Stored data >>
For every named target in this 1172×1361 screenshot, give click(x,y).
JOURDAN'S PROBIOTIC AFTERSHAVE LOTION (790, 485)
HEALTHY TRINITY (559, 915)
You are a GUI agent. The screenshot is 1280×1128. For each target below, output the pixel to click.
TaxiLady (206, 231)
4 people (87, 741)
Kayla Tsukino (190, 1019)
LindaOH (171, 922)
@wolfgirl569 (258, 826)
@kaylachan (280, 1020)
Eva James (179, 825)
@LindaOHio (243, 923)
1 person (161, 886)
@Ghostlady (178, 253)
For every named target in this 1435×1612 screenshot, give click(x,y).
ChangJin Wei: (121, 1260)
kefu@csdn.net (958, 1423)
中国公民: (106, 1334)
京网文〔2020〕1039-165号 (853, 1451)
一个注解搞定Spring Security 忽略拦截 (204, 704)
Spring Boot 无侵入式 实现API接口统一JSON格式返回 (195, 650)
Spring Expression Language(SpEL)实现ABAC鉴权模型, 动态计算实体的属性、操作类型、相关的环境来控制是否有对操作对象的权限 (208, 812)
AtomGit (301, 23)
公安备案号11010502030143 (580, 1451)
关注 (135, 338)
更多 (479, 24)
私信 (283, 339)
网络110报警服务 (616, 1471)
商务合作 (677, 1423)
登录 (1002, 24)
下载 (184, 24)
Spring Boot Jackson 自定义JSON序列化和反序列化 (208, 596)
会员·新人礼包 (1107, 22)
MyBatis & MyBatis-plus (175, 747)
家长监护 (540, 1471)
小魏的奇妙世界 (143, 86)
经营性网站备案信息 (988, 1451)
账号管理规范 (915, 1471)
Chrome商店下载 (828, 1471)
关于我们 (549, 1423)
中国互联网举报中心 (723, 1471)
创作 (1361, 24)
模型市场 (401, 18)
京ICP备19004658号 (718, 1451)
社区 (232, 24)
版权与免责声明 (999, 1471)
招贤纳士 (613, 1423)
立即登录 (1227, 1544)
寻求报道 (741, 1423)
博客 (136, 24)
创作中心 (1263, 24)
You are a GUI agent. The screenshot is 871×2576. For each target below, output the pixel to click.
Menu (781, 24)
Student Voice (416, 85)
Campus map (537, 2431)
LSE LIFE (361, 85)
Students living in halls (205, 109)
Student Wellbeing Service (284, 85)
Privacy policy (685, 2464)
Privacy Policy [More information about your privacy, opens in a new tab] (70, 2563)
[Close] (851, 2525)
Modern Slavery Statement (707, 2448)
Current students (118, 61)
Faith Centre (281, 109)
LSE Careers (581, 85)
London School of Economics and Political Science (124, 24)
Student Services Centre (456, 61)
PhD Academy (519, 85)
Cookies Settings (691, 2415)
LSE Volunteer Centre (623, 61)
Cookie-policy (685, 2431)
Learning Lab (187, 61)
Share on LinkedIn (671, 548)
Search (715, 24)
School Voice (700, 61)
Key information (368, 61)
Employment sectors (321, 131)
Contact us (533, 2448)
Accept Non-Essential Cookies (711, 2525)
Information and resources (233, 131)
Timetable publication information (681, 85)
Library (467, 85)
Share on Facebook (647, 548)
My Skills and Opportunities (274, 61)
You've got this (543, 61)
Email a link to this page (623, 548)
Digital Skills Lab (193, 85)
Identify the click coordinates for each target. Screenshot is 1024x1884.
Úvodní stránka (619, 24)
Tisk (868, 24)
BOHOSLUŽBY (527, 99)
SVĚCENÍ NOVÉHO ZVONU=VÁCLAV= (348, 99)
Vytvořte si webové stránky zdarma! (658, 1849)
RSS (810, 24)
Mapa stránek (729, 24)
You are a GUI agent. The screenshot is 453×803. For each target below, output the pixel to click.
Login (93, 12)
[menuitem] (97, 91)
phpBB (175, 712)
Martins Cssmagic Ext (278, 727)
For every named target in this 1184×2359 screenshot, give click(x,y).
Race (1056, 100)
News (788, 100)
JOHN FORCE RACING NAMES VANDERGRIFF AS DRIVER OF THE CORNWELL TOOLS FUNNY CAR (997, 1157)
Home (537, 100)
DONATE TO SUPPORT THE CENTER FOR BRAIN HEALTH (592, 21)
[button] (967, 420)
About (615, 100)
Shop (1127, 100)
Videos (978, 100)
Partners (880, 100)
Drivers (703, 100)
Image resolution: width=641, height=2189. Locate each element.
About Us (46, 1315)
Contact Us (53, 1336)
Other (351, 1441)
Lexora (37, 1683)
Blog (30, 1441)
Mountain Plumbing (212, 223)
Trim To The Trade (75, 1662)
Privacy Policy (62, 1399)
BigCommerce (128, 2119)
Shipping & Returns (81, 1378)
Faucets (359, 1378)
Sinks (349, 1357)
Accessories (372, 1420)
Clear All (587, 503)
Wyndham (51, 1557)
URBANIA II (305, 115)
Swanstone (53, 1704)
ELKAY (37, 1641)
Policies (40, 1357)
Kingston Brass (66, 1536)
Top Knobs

WHAT THIS TASK INVOLVES >> Copy each line of the entries in which the string "every" is found.

ANSWER FOR THE TASK >>
For every named target in this 1172×1361 screenshot, give click(x,y).
For every named target in this 1435×1612 screenshot, give click(x,y).
For every named target in this 1184×2359 screenshot, give click(x,y).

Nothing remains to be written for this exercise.